Saturday, June 10, 2017

Captain Mike Hogg of Company D

         On June 9 Mike wrote to Ima that “About two-thirds of those that came over at first will be sent home in the next week. I hope I have made good and won’t be in the bunch. I think I have.” He already knew how to shoot, from a boyhood of hunting with his father and his two brothers. Now he was aiming to hunt a different kind of game. On May 8, 1917, 3,000 men had begun 3 months of intensive training at Camp Funston; on August 15, 1,846 of them had graduated as second lieutenants.
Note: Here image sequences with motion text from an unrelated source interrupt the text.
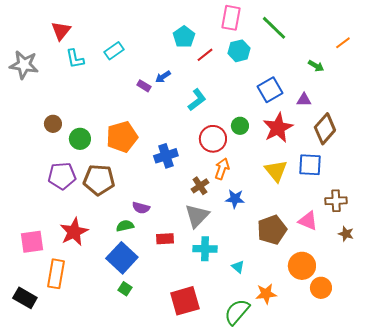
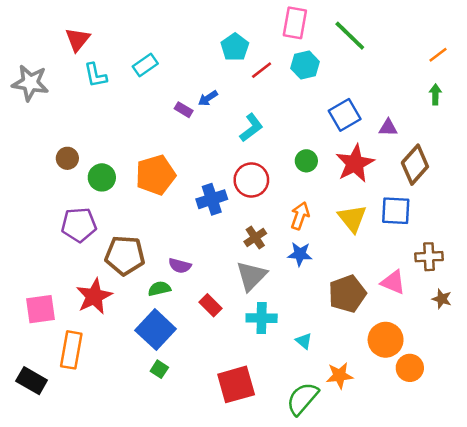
green arrow: (316, 66) -> (435, 94), moved, turned -119
red circle: (213, 139) -> (251, 180), moved
orange arrow: (222, 169) -> (300, 216), moved
brown pentagon: (99, 180) -> (125, 255), moved
red rectangle: (165, 239) -> (210, 305), turned 48

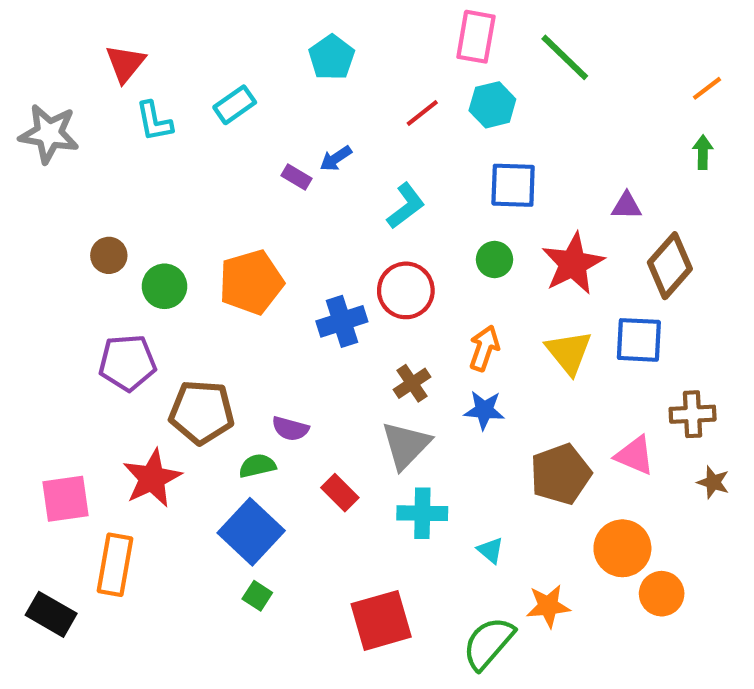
cyan pentagon: (235, 47) -> (332, 57), moved
blue square: (345, 115) -> (513, 185), moved, turned 32

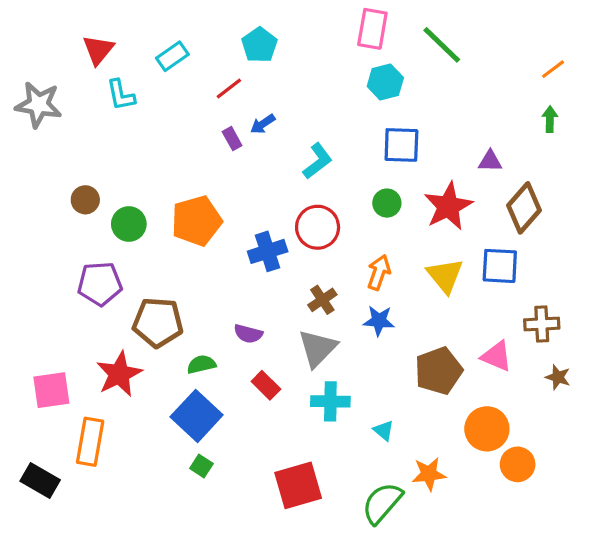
cyan rectangle: (235, 105) -> (172, 56), moved
red line: (422, 113) -> (229, 89), moved
purple rectangle: (297, 177) -> (232, 139), turned 30
purple semicircle: (290, 429) -> (248, 334), moved

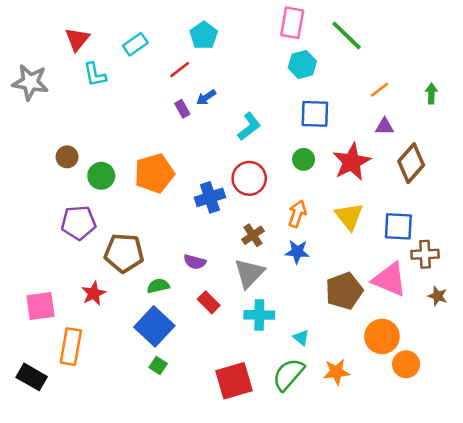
orange line: (553, 69) -> (379, 90), moved
blue square: (500, 266) -> (398, 226), moved
pink triangle: (497, 356) -> (390, 280), size x1.4
red star: (119, 374) -> (94, 293), size x0.7
green semicircle: (382, 503) -> (288, 374), moved

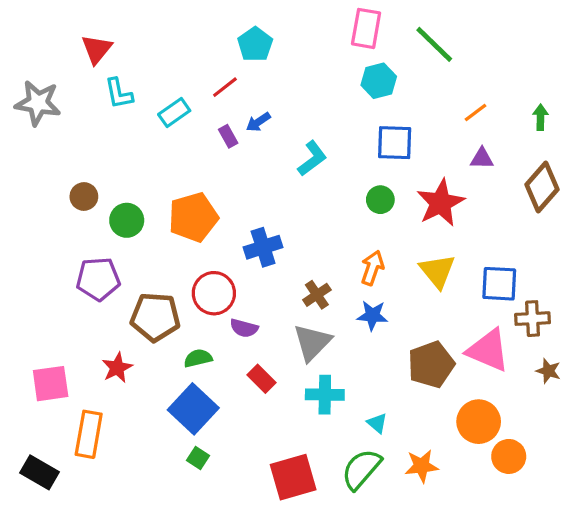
cyan rectangle: (135, 44) -> (174, 112), moved
brown diamond: (411, 163) -> (542, 187), moved
red circle: (249, 178) -> (214, 293), moved

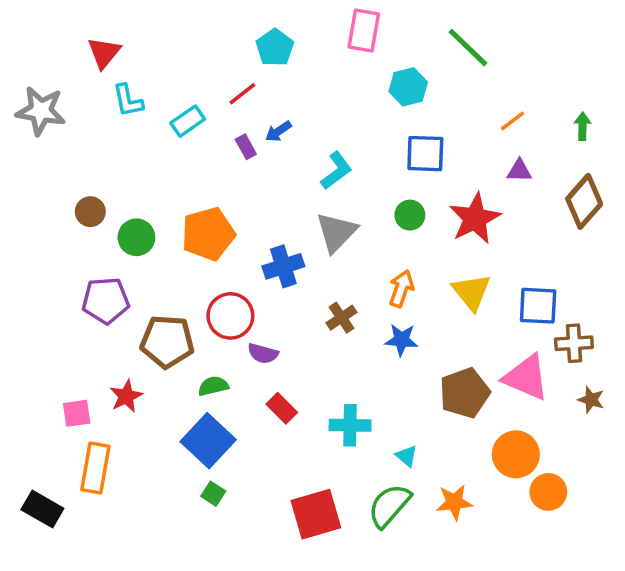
pink rectangle: (366, 28) -> (364, 30), moved
gray triangle: (312, 342) -> (336, 232), moved
pink square: (51, 384) -> (77, 413), moved, size x0.7

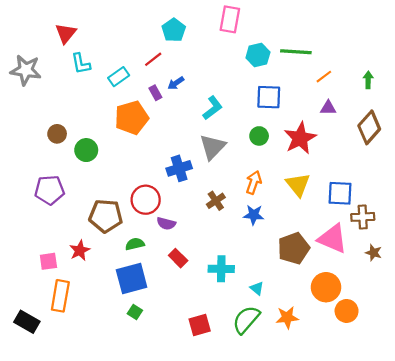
green line: (468, 48) -> (296, 52), moved, turned -40
orange pentagon: (208, 234) -> (132, 118), moved
purple pentagon: (106, 301) -> (50, 190), moved
blue square: (208, 441) -> (132, 279), turned 32
red square: (316, 514) -> (200, 325), size x0.7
One was Lieutenant Mike Hogg. His older brother, Will, once described him as “not particularly studious,” but “fairly aggressive and industrious.”
         After a two-week leave in Houston, Mike Hogg moved on to Camp Travis, near San Antonio. There he was soon promoted: He was then Captain Mike Hogg, Company D, lst Battalion, 360th Infantry Regiment, 180th Brigade, 90th Division.
         He had four or five lieutenants under his command, and his total company ranged from about 200 to 250.
         In the trenches at the Western Front, they would be reduced to 115.

Saturday, June 3, 2017

Remembering Memorial Park

I sent this letter to the Houston Chronicle on May 29, and it ran in “Letters” on June 2.
Just in case you missed it.

Regarding Allyn West’s “Master plan aims to bring the memorial back to Memorial Park” (Page A3, May 29), it would be well to remember that the site of Camp Logan, the World War I military training camp, along with additional acreage, was bought in 1923 and 1924 by Houston’s Hogg family to preserve as a park. In an arrangement with the city of Houston, and with a donation of $50,000 by Will, Mike, and Ima Hogg, Memorial Park, named to honor the soldiers who fought in World War I, opened as a public park in 1925.  At 1,500 acres it is one of the largest urban parks in the nation. As we remember the Great War of a hundred years ago, Houstonians can thank the Hoggs for Memorial Park.